Here is the sentiment wrap-up for a week that saw new yearly highs:
Dow 10,000
Yes, the Dow Jones reached and surpassed the magically round number 10,000. But in case you were too busy to count, this is for the 26th time it has done so in the past 10 years. So that means we’ve had about 10 years of zero returns (excluding dividends and inflation). Those specialty party hats the NYSE hands out are well worn by now and no one really knows what we’re supposed to be celebrating.
Sentiment Surveys
Turning out attention to the AAII weekly sentiment survey, we find a large jump in optimism among retail US investors. This week 47% are bullish - a jump of 12% points from last week. In contrast there are 34% bears (a drop of 7% points). Usually this survey gets my attention anytime a particular camp has majority.
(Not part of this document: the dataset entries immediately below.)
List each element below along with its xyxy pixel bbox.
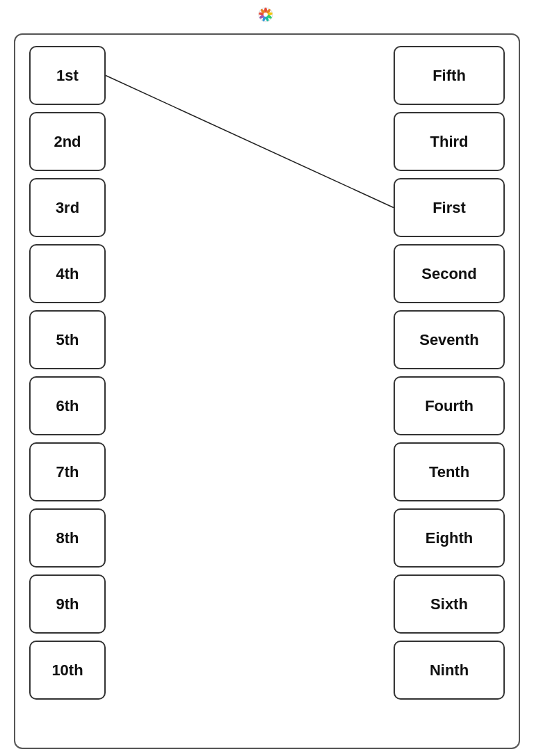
number-box-1st[interactable]: 1st: [29, 46, 106, 105]
word-box-sixth[interactable]: Sixth: [394, 574, 505, 634]
left-column: 1st2nd3rd4th5th6th7th8th9th10th: [29, 46, 106, 700]
number-box-6th[interactable]: 6th: [29, 376, 106, 435]
number-box-2nd[interactable]: 2nd: [29, 112, 106, 171]
word-box-seventh[interactable]: Seventh: [394, 310, 505, 369]
match-line-1st-first: [106, 76, 394, 208]
columns-wrapper: 1st2nd3rd4th5th6th7th8th9th10th FifthThi…: [29, 46, 505, 700]
word-box-fourth[interactable]: Fourth: [394, 376, 505, 435]
word-box-fifth[interactable]: Fifth: [394, 46, 505, 105]
number-box-9th[interactable]: 9th: [29, 574, 106, 634]
word-box-third[interactable]: Third: [394, 112, 505, 171]
number-box-7th[interactable]: 7th: [29, 442, 106, 501]
worksheet-header: [14, 7, 520, 28]
word-box-second[interactable]: Second: [394, 244, 505, 303]
number-box-5th[interactable]: 5th: [29, 310, 106, 369]
word-box-tenth[interactable]: Tenth: [394, 442, 505, 501]
number-box-3rd[interactable]: 3rd: [29, 178, 106, 237]
word-box-ninth[interactable]: Ninth: [394, 641, 505, 700]
svg-point-10: [264, 13, 268, 17]
right-column: FifthThirdFirstSecondSeventhFourthTenthE…: [394, 46, 505, 700]
worksheet-area: 1st2nd3rd4th5th6th7th8th9th10th FifthThi…: [14, 33, 520, 749]
logo-row: [258, 7, 276, 22]
number-box-8th[interactable]: 8th: [29, 508, 106, 568]
logo-icon: [258, 7, 273, 22]
word-box-eighth[interactable]: Eighth: [394, 508, 505, 568]
word-box-first[interactable]: First: [394, 178, 505, 237]
number-box-10th[interactable]: 10th: [29, 641, 106, 700]
number-box-4th[interactable]: 4th: [29, 244, 106, 303]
We’re not there yet, but this is mighty close.
While you will most likely interpret this lopsided survey result to be contrarian bearish, keep in mind that the previous time we saw the bullish ratio this high was a few months ago in July 2009. As the chart shows, the S&P 500 index shrugged off any suggestions of ‘too much optimism’ and barreled ahead gaining 150 points. If I were relying on just the AAII survey, ideally I’d like to wait for the bulls to get to 50% or more before being confident about it tripping up the market.
Investors Intelligence
While the AAII bulls took the reins this week, the weekly survey from ChartCraft measuring the stock newsletter editors sentiment has been dominated by the bulls for a few months now. This week was no exception as the Investors Intelligence indicator came in with 47.2% bulls and only 26.4% bears. So this isn’t all that helpful because while II has been stuck showing about twice as many bulls as bears, the market has continued to rise.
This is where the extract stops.